Parecería que la composición alternativa y fluctuante de la euforia y la tristeza es el común denominador, o lo que se conoce como enfermedad maníaco-depresiva. Una alteración del estado de ánimo donde el sujeto puede pasar rápidamente de las experiencias más extáticas y fantásticas a las más terribles y oscuras. Del cielo al infierno, en un instante y otra vez hacia arriba. Un contraste emocional de extremos. En la cúspide generar imágenes e ideas fantásticas, mientras decaen pueden organizarlas un poco, mientras se llega a la depresión profunda, donde tanto la creatividad como el pulimento y la organización racional del arrebato, ya no son posibles. 

Habría un manía chiquita, amiga de la creación, no tan dañina (hipomanía) y habría una depresión benigna, pro así decirlo, leve, que permite podar, meditar y concluir con lógica lo que floreció durante la efervescencia creativa. En el techo se ve y se siente más de la cuenta, la inspiración es vasta, oceánica, y en la piso (no en el subsuelo), se moldea y se pule.

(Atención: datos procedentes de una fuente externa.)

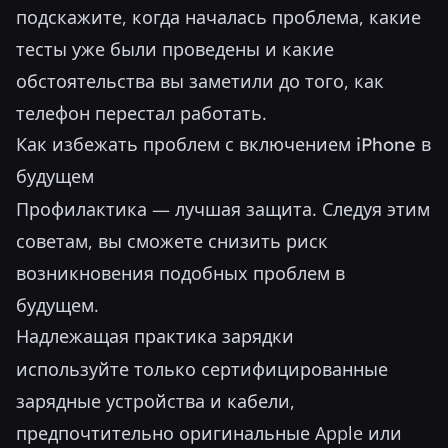
подскажите, когда началась проблема, какие
тесты уже были проведены и какие
обстоятельства вы заметили до того, как
телефон перестал работать.
Как избежать проблем с включением iPhone в
будущем
Профилактика — лучшая защита. Следуя этим
советам, вы сможете снизить риск
возникновения подобных проблем в
будущем.
Надлежащая практика зарядки
используйте только сертифицированные
зарядные устройства и кабели,
предпочтительно оригинальные Apple или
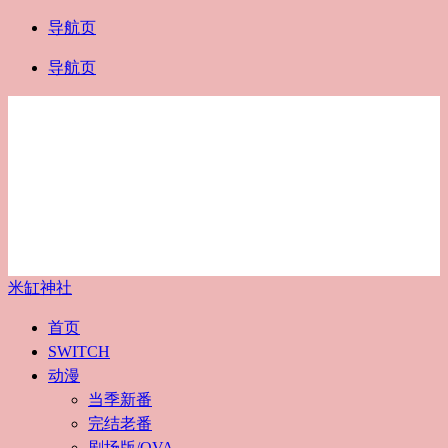
导航页
导航页
米缸神社
首页
SWITCH
动漫
当季新番
完结老番
剧场版/OVA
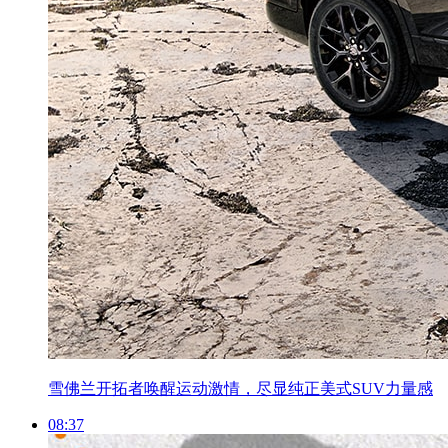
雪佛兰开拓者唤醒运动激情，尽显纯正美式SUV力量感
08:37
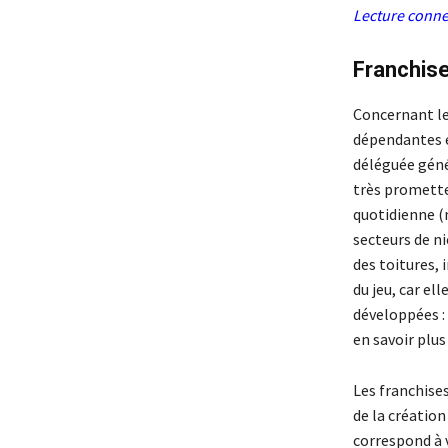
Lecture conne
Franchise
Concernant le
dépendantes e
déléguée génér
très prometteu
quotidienne (m
secteurs de n
des toitures, 
du jeu, car el
développées :
en savoir plu
Les franchises
de la création
correspond à 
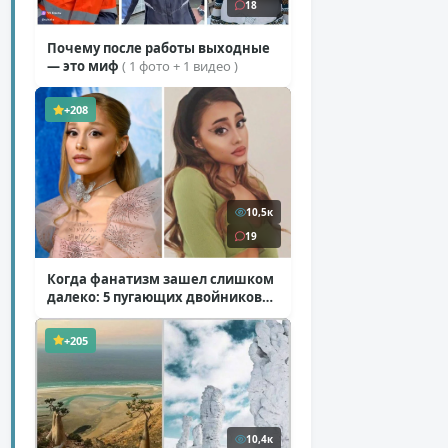
18
Почему после работы выходные
— это миф
( 1 фото + 1 видео )
+208
10,5к
19
Когда фанатизм зашел слишком
далеко: 5 пугающих двойников
звезд
( 10 фото )
+205
10,4к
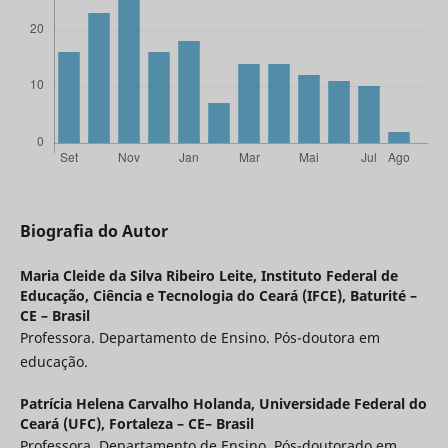
Biografia do Autor
Maria Cleide da Silva Ribeiro Leite,
Instituto Federal de
Educação, Ciência e Tecnologia do Ceará (IFCE), Baturité –
CE – Brasil
Professora. Departamento de Ensino. Pós-doutora em
educação.
Patrícia Helena Carvalho Holanda,
Universidade Federal do
Ceará (UFC), Fortaleza – CE– Brasil
Professora. Departamento de Ensino. Pós-doutorado em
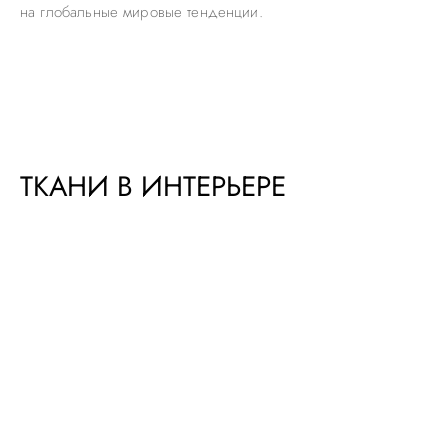
на глобальные мировые тенденции.
ТКАНИ В ИНТЕРЬЕРЕ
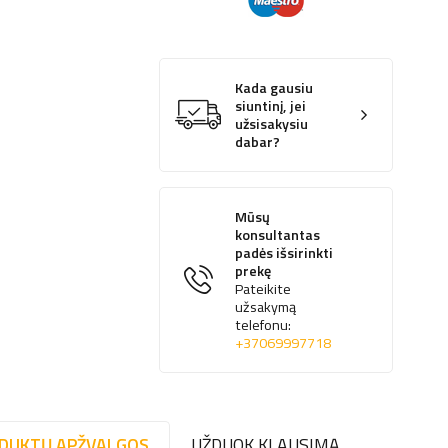
Kada gausiu
siuntinį, jei
užsisakysiu
dabar?
Mūsų
konsultantas
padės išsirinkti
prekę
Pateikite
užsakymą
telefonu:
+37069997718
DUKTŲ APŽVALGOS
UŽDUOK KLAUSIMĄ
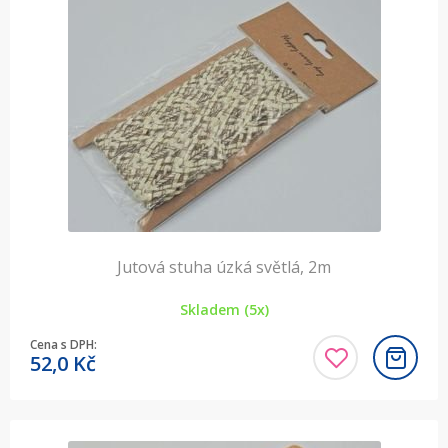
Jutová stuha úzká světlá, 2m
Skladem (5x)
Cena s DPH:
52,0
Kč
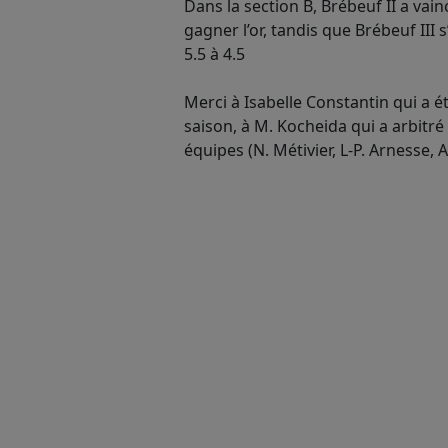
Dans la section B, Brébeuf II a vain
gagner l’or, tandis que Brébeuf III
5.5 à 4.5
Merci à Isabelle Constantin qui a ét
saison, à M. Kocheida qui a arbitré
équipes (N. Métivier, L-P. Arnesse, 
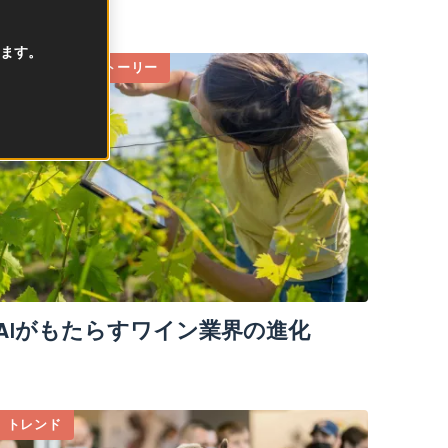
ます。
サステナブルストーリー
AIがもたらすワイン業界の進化
トレンド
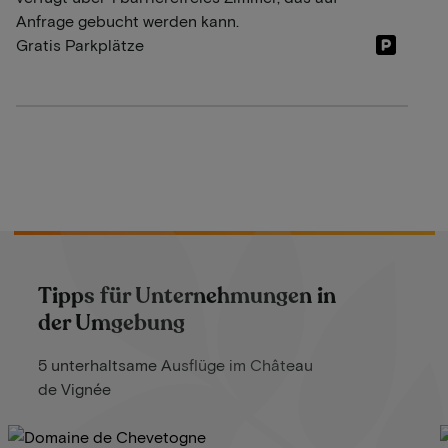
Anfrage gebucht werden kann.
Gratis Parkplätze
Tipps für Unternehmungen in
der Umgebung
5 unterhaltsame Ausflüge im Château
de Vignée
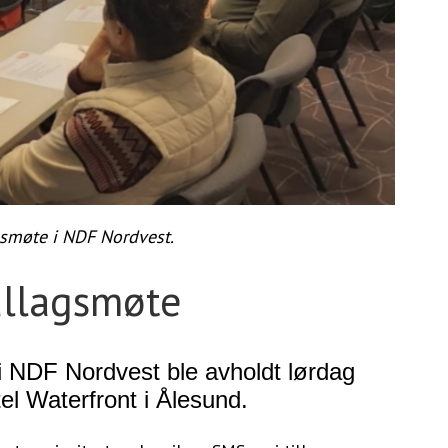
agsmøte i NDF Nordvest.
kallagsmøte
 i NDF Nordvest ble avholdt lørdag
el Waterfront i Ålesund.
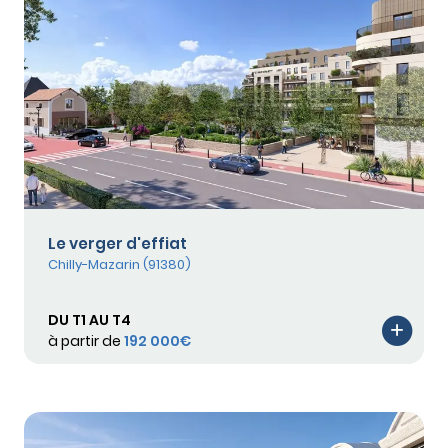
Le verger d'effiat
Chilly-Mazarin (91380)
DU T1 AU T4
à partir de
192 000€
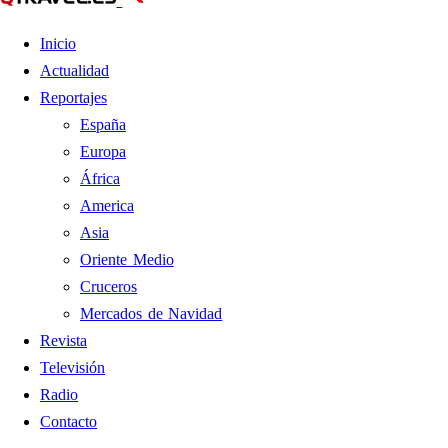
Inicio
Actualidad
Reportajes
España
Europa
África
America
Asia
Oriente Medio
Cruceros
Mercados de Navidad
Revista
Televisión
Radio
Contacto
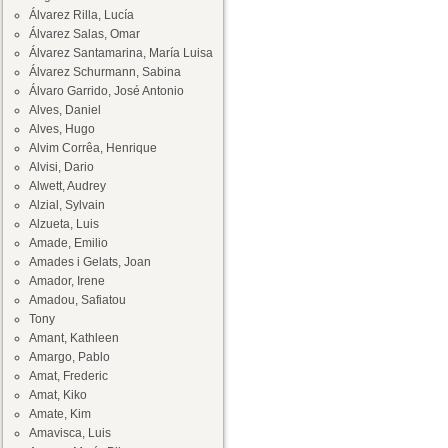
Álvarez Rilla, Lucía
Álvarez Salas, Omar
Álvarez Santamarina, María Luisa
Álvarez Schurmann, Sabina
Álvaro Garrido, José Antonio
Alves, Daniel
Alves, Hugo
Alvim Corrêa, Henrique
Alvisi, Dario
Alwett, Audrey
Alzial, Sylvain
Alzueta, Luis
Amade, Emilio
Amades i Gelats, Joan
Amador, Irene
Amadou, Safiatou
Tony
Amant, Kathleen
Amargo, Pablo
Amat, Frederic
Amat, Kiko
Amate, Kim
Amavisca, Luis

Poetas como Lord Byron, Baudelaire, Verlaine, Rimbaud, mostraron un “desequilibrio” genial. Novelistas, como Graham Greene,  Ernest Hemingway,  Walt Withman y  Hans Chistrian Andersen, solo para citar algunos, siguieron el mismo vericueto de afectividad desbordante.  Y pintores como Goya, Gauguin y Daddy saltaron al vacío de la sin razón. Van Gogh, decía: “Cuánto más agotado, enfermo o derrumbado estoy más artista soy, más artista creador”. Ni que hablar del fenomenal desvarío de Mozart,  Berlioz, Schumann o Hendel. 

Platón, a través de Sócrates, decía que los oráculos y los poetas se comunicaban con los dioses por medio de la inspiradora locura, una forma de posesión divina. No era talento, sino chispa divina. 

La transpiración (esfuerzo, técnica, habilidad, tenacidad) es importante para alcanzar las metas, pero no define al creador. El genio procede de la apabullante inspiración (iluminación, soplo, musa), aquella que nos deja sin aliento, la que no puede explicarse, la que  a veces nos trasciende y secretamente envidiamos, la que todos albergamos en algún lugar oculto de nuestra irracionalidad, como un duende travieso.